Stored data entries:

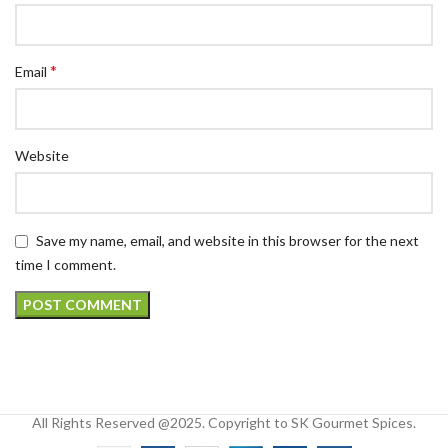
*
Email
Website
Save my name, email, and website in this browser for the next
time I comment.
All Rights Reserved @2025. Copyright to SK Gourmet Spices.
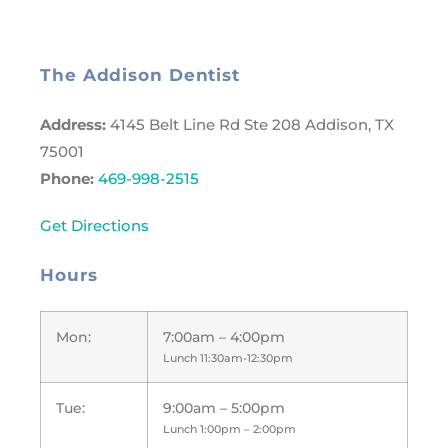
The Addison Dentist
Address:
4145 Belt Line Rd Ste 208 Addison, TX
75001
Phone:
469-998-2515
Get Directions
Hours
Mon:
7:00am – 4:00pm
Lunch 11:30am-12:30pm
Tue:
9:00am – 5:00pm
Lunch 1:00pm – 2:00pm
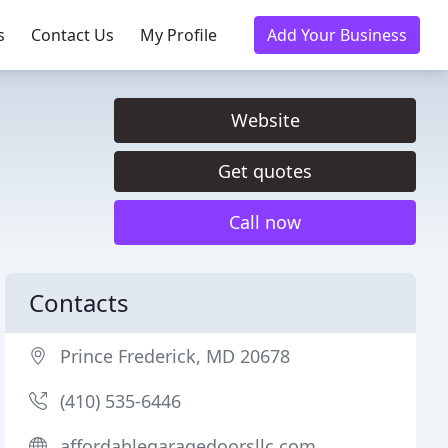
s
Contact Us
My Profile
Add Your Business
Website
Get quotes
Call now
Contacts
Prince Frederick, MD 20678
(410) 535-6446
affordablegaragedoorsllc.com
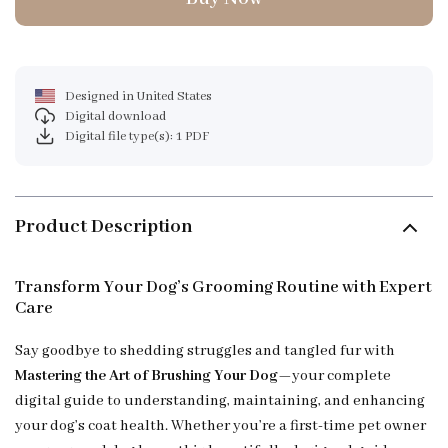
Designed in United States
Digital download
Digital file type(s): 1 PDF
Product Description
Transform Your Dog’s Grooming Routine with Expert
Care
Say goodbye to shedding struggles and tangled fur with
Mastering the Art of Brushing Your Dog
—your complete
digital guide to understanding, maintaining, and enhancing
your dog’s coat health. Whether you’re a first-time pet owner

==

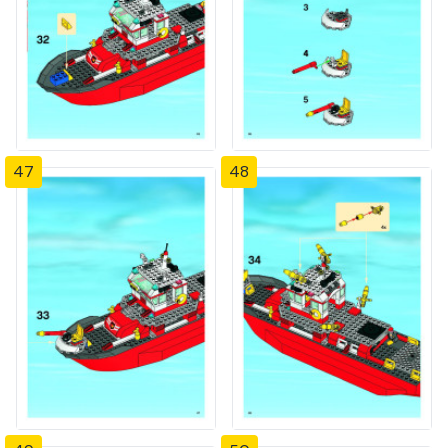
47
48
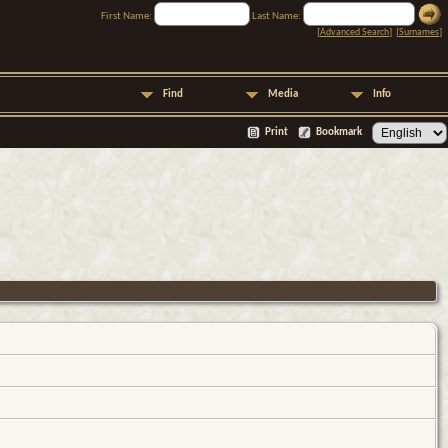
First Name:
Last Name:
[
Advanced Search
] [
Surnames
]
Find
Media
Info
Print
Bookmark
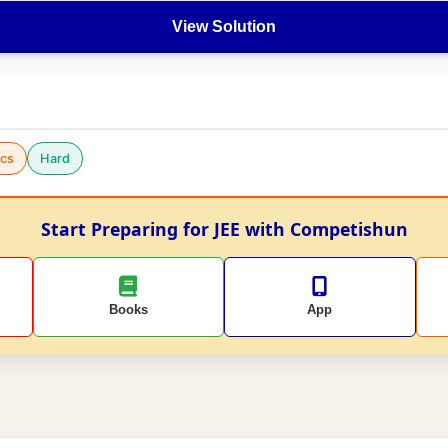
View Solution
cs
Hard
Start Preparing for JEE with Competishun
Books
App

--- What the task requires ---
In the records above, find each line that mentions the word "Lunch", and copy it.

--- Reply ---
Lunch 11:30am-12:30pm
Lunch 1:00pm – 2:00pm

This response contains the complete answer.